Here’s another one I like this doesn’t have to be just at year end, but since we’re talking about it, check your credit report. Everyone should be checking their credit report at least once a year. Now’s a good time as any. Go to www.annualcreditreport.com. You get free credit reports at that website. There are a lot of important postures out there. That’s why I’m saying annual credit report.com over and over. So you can get a copy of your credit report from the three major credit bureaus: TransUnion, Experian, and Equifax at annual credit report.com. Or if you want to be really engaged, you stagger a free credit report every four months so that you’re getting one of those free credit reports every four months. And then hence just a new one of that from that company every year. So it’s a way to keep really close eyes on your credit report. See what’s out there on you, see if there’s any mischief going on.

Rebalance Your Portfolio

All right, and then the last thing I’m going to bring up about smart financial planning moves to make before year end, rebalance that portfolio.

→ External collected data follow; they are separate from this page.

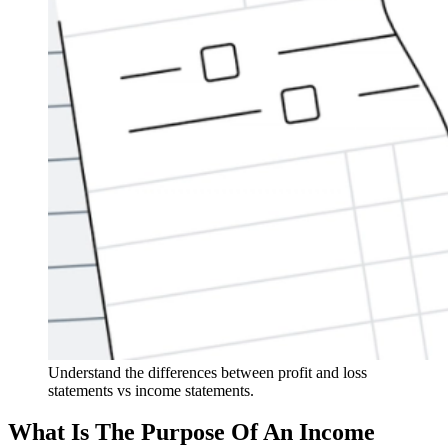
Understand the differences between profit and loss
statements vs income statements.
What Is The Purpose Of An Income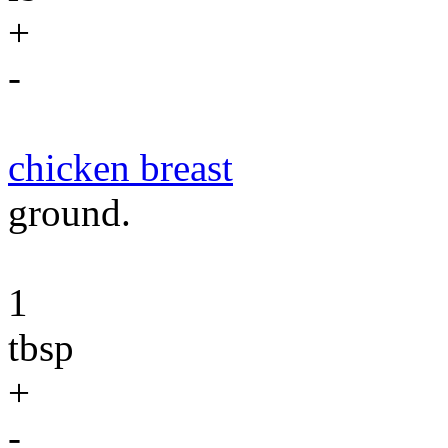
+
-
chicken breast
ground.
1
tbsp
+
-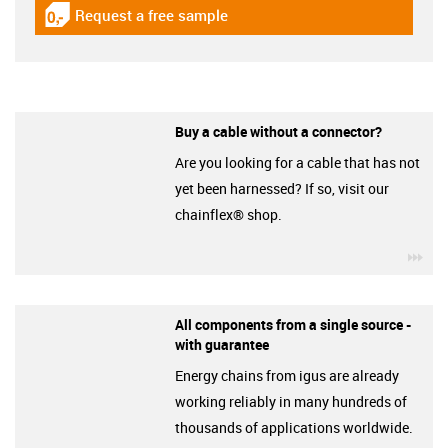
Request a free sample
igus-icon-gratismuster
Buy a cable without a connector?
Are you looking for a cable that has not
yet been harnessed? If so, visit our
chainflex® shop.
igu
All components from a single source -
with guarantee
Energy chains from igus are already
working reliably in many hundreds of
thousands of applications worldwide.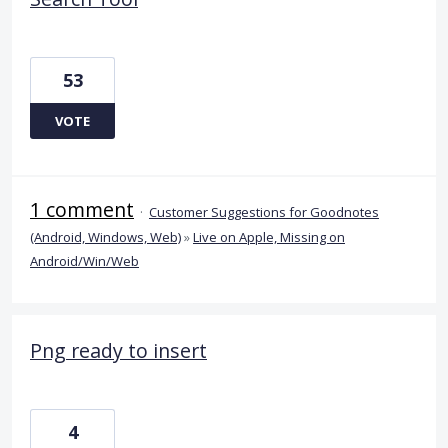
53
VOTE
1 comment
·
Customer Suggestions for Goodnotes
(Android, Windows, Web)
»
Live on Apple, Missing on
Android/Win/Web
Png ready to insert
4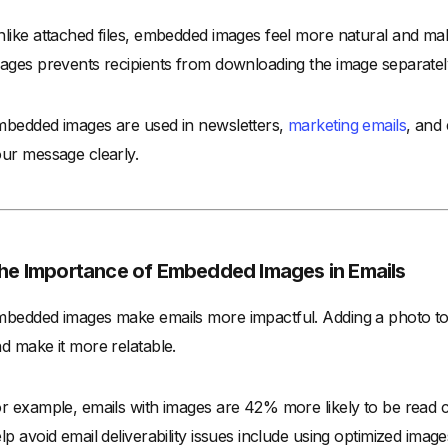
like attached files, embedded images feel more natural and ma
ages prevents recipients from downloading the image separatel
bedded images are used in newsletters,
marketing emails
, and
ur message clearly.
he Importance of Embedded Images in Emails
bedded images make emails more impactful. Adding a photo t
d make it more relatable.
r example, emails with images are 42% more likely to be read co
lp avoid email deliverability issues include using optimized images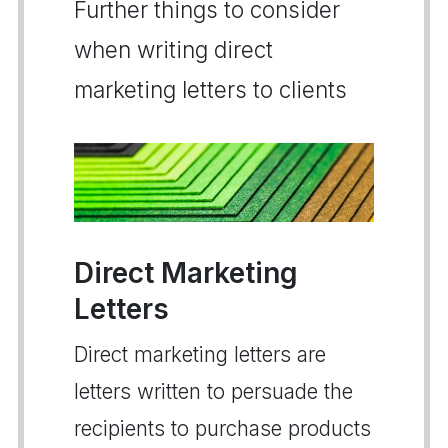
Further things to consider
when writing direct
marketing letters to clients
Direct Marketing
Letters
Direct marketing letters are
letters written to persuade the
recipients to purchase products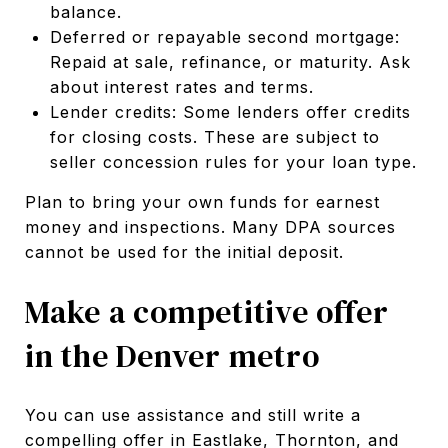
balance.
Deferred or repayable second mortgage:
Repaid at sale, refinance, or maturity. Ask
about interest rates and terms.
Lender credits: Some lenders offer credits
for closing costs. These are subject to
seller concession rules for your loan type.
Plan to bring your own funds for earnest
money and inspections. Many DPA sources
cannot be used for the initial deposit.
Make a competitive offer
in the Denver metro
You can use assistance and still write a
compelling offer in Eastlake, Thornton, and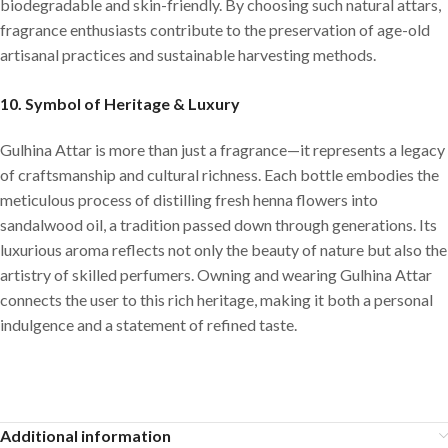
biodegradable and skin-friendly. By choosing such natural attars,
fragrance enthusiasts contribute to the preservation of age-old
artisanal practices and sustainable harvesting methods.
10.
Symbol of Heritage & Luxury
Gulhina Attar is more than just a fragrance—it represents a legacy
of craftsmanship and cultural richness. Each bottle embodies the
meticulous process of distilling fresh henna flowers into
sandalwood oil, a tradition passed down through generations. Its
luxurious aroma reflects not only the beauty of nature but also the
artistry of skilled perfumers. Owning and wearing Gulhina Attar
connects the user to this rich heritage, making it both a personal
indulgence and a statement of refined taste.
Additional information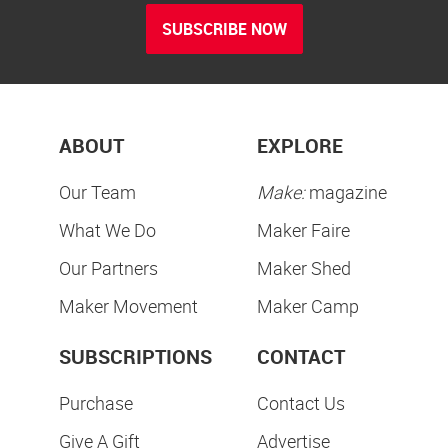
SUBSCRIBE NOW
ABOUT
EXPLORE
Our Team
Make:
magazine
What We Do
Maker Faire
Our Partners
Maker Shed
Maker Movement
Maker Camp
SUBSCRIPTIONS
CONTACT
Purchase
Contact Us
Give A Gift
Advertise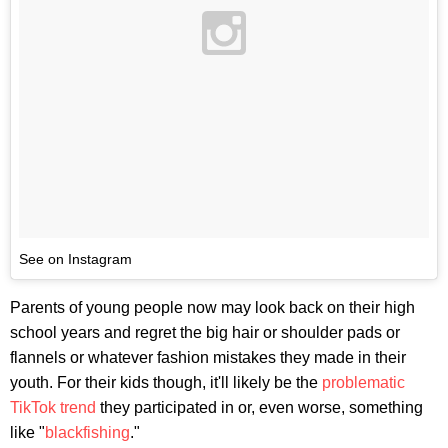
See on Instagram
Parents of young people now may look back on their high
school years and regret the big hair or shoulder pads or
flannels or whatever fashion mistakes they made in their
youth. For their kids though, it'll likely be the
problematic
TikTok trend
they participated in or, even worse, something
like "
blackfishing
."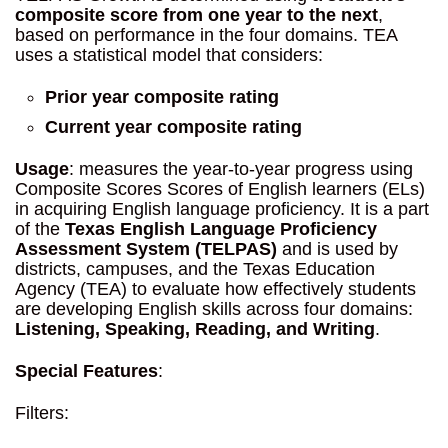
composite score from one year to the next
,
based on performance in the four domains. TEA
uses a statistical model that considers:
Prior year composite rating
Current year composite rating
Usage
: measures the year-to-year progress using
Composite Scores Scores of English learners (ELs)
in acquiring English language proficiency. It is a part
of the
Texas English Language Proficiency
Assessment System (TELPAS)
and is used by
districts, campuses, and the Texas Education
Agency (TEA) to evaluate how effectively students
are developing English skills across four domains:
Listening, Speaking, Reading, and Writing
.
Special Features
:
Filters:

If you haven’t done it yet, this year, now’s a good time to take a look at it. If your allocation has gotten out of whack. Now’s the time to sell some of those winners and buy some of those underperformers what sell the good ones buy low. Yes, that’s exactly how it works sell high, buy low sell the ones that have been outperforming probably us large cap and by some underperformers probably International and that will rebound your portfolio all the time we have for today.